** Opening SUPPLIED ENTRIES block **

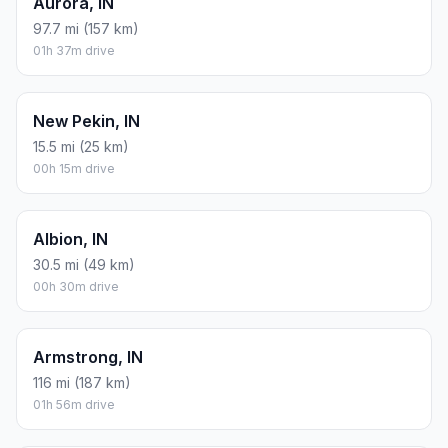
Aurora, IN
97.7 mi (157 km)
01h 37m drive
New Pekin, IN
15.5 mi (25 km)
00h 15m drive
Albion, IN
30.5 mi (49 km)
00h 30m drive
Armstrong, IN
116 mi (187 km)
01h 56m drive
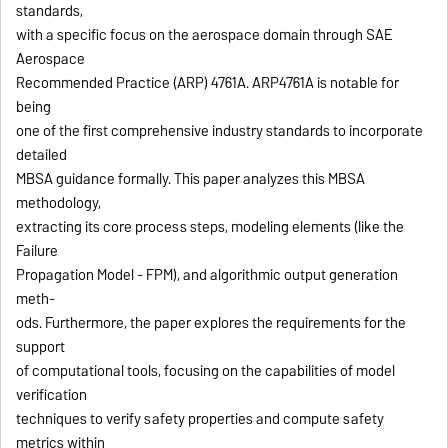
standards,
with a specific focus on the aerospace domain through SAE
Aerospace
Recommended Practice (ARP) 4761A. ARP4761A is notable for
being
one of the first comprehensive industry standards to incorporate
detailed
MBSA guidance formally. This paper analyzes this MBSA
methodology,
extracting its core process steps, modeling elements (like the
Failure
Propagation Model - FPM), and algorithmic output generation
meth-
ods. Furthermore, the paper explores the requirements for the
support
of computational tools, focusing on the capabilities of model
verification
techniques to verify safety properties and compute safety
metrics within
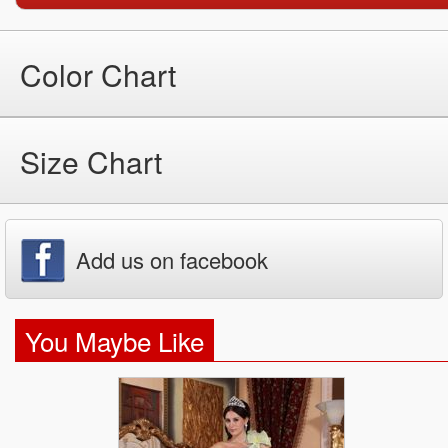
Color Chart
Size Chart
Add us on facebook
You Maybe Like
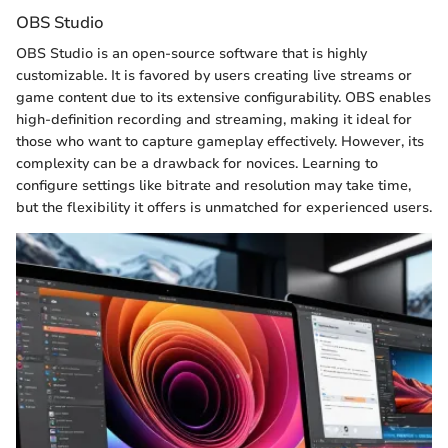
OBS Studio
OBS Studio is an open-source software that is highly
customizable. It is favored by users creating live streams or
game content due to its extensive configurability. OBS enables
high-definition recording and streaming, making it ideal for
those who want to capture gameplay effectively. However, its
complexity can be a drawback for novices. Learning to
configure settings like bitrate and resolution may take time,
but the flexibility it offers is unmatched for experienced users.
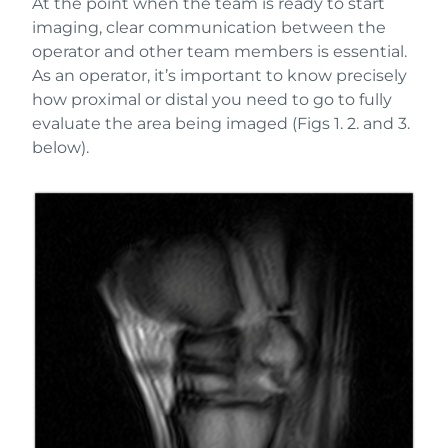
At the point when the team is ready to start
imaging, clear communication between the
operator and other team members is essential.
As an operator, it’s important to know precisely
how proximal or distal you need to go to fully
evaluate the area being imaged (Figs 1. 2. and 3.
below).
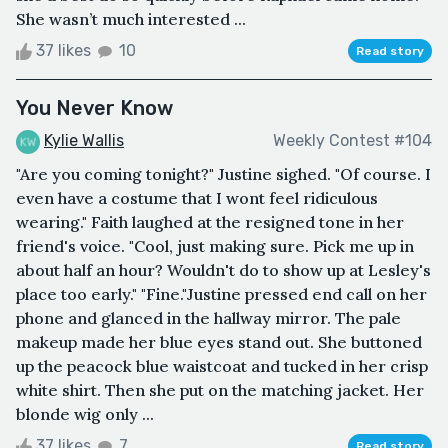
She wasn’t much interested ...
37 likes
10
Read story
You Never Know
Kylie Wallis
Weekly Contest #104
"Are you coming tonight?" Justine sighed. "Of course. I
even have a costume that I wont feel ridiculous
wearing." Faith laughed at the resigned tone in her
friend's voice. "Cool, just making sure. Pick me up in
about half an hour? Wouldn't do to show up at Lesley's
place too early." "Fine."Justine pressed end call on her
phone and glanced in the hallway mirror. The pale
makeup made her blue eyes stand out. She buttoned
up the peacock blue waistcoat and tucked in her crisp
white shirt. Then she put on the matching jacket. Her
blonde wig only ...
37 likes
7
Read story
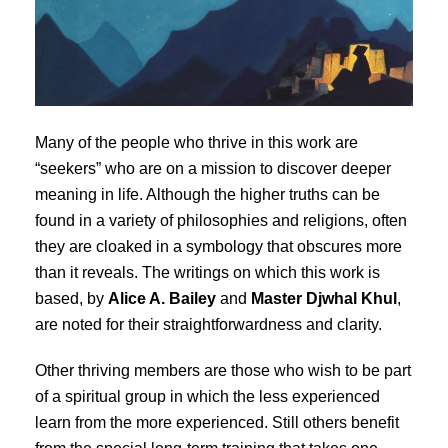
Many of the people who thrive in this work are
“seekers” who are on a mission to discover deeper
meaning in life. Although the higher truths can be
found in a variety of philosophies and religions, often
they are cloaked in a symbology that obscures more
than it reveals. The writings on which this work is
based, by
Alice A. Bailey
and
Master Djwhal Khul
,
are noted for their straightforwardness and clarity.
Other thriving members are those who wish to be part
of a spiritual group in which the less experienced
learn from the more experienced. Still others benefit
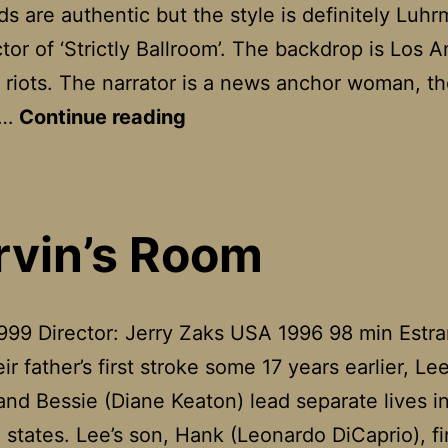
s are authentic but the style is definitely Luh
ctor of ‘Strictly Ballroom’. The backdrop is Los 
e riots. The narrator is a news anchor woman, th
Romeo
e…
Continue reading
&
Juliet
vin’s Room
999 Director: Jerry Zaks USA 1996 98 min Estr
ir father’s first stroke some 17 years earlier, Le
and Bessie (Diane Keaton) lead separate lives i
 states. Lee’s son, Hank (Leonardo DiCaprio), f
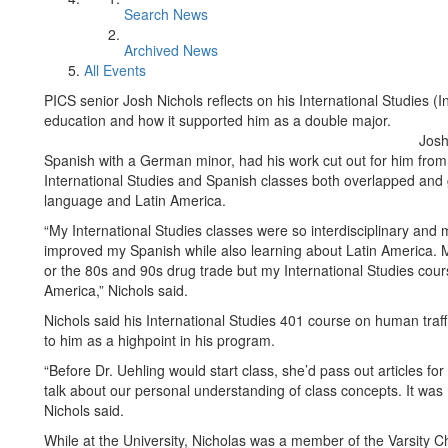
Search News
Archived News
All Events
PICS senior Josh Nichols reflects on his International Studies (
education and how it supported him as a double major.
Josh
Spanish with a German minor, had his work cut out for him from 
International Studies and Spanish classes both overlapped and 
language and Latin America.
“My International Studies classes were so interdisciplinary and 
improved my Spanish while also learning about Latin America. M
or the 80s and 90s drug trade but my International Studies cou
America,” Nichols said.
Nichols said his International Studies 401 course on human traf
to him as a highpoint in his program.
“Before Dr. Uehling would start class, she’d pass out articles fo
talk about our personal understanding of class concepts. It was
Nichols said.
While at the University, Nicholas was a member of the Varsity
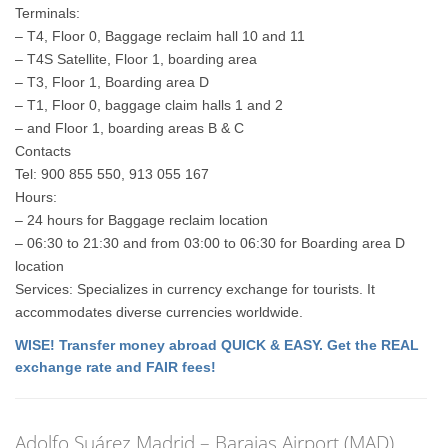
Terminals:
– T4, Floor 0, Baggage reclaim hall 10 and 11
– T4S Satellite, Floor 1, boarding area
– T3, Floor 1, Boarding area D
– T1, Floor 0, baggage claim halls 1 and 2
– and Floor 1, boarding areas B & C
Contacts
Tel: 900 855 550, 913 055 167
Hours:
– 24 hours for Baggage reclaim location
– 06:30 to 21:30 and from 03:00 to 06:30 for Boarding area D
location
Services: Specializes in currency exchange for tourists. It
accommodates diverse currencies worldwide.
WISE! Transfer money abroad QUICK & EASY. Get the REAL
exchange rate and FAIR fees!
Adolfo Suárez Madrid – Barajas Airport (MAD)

** Closing SUPPLIED ENTRIES block **

What is the number of lines in the records that hold the word "said"? Answer with that number by itself.

3